Establishment of a VXLAN in Centralized Gateway Mode Using BGP EVPN

During the establishment of a VXLAN in centralized gateway mode using BGP EVPN, the control plane process includes:

VXLAN tunnel establishment
Dynamic MAC address learning

The forwarding plane process includes:

Intra-subnet forwarding of known unicast packets
Intra-subnet forwarding of BUM packets
Inter-subnet packet forwarding

This mode uses EVPN to automatically discover VTEPs and dynamically establish VXLAN tunnels, providing high flexibility and is applicable to large-scale VXLAN networking scenarios. It is recommended for establishing VXLANs with centralized gateways.

The following uses an IPv4 over IPv4 network as an example. Table 1 shows the implementation differences between IPv4 over IPv4 networks and other combinations of underlay and overlay networks.

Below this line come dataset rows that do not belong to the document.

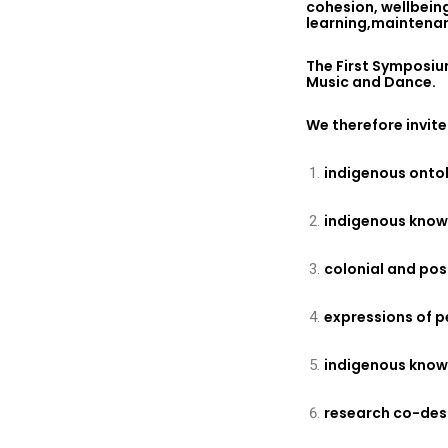
cohesion, wellbeing
learning,maintenan
The First Symposiu
Music and Dance.
We therefore invite
indigenous onto
indigenous know
colonial and po
expressions of p
indigenous knowl
research co-des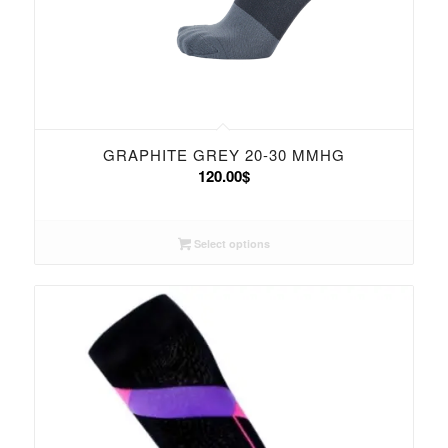
GRAPHITE GREY 20-30 MMHG
120.00
$
Select options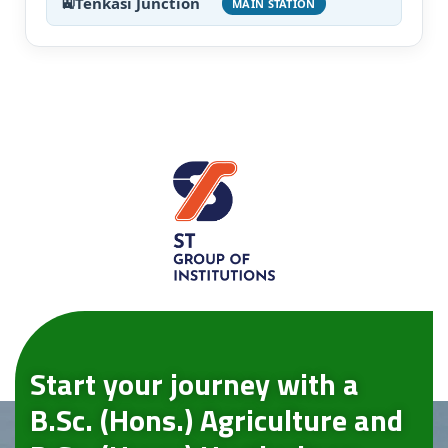
Tenkasi Junction
MAIN STATION
Start your journey with a
B.Sc. (Hons.) Agriculture and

**Table 1** Implementation differences
Combination Type	Implementation Difference
IPv6 over IPv4	During dynamic MAC address learning, the Layer 2 gateway learns the local host's MAC address through neighbor discovery. Hosts at both ends learn each other's MAC address by exchanging Neighbor Solicitation (NS)/Neighbor Advertisement (NA) packets. In the inter-subnet interworking scenario, an IPv6 address must be configured for the Layer 3 gateway's VBDIF interface. During inter-subnet packet forwarding, the Layer 3 gateway needs to search its IPv6 routing table for the next hop address of the destination IPv6 address, query the ND table based on the next hop address, and then obtain information such as the destination MAC address.
IPv4 over IPv6	A BGP EVPN IPv6 peer relationship is established between gateways. The VTEP IP addresses are IPv6 addresses.
IPv6 over IPv6	A BGP EVPN IPv6 peer relationship is established between gateways. The VTEP IP addresses are IPv6 addresses. During dynamic MAC address learning, the Layer 2 gateway learns the local host's MAC address through neighbor discovery. Hosts at both ends learn each other's MAC address by exchanging NS/NA packets. In the inter-subnet interworking scenario, an IPv6 address must be configured for the Layer 3 gateway's VBDIF interface. During inter-subnet packet forwarding, the Layer 3 gateway needs to search its IPv6 routing table for the next hop address of the destination IPv6 address, query the ND table based on the next hop address, and then obtain information such as the destination MAC address.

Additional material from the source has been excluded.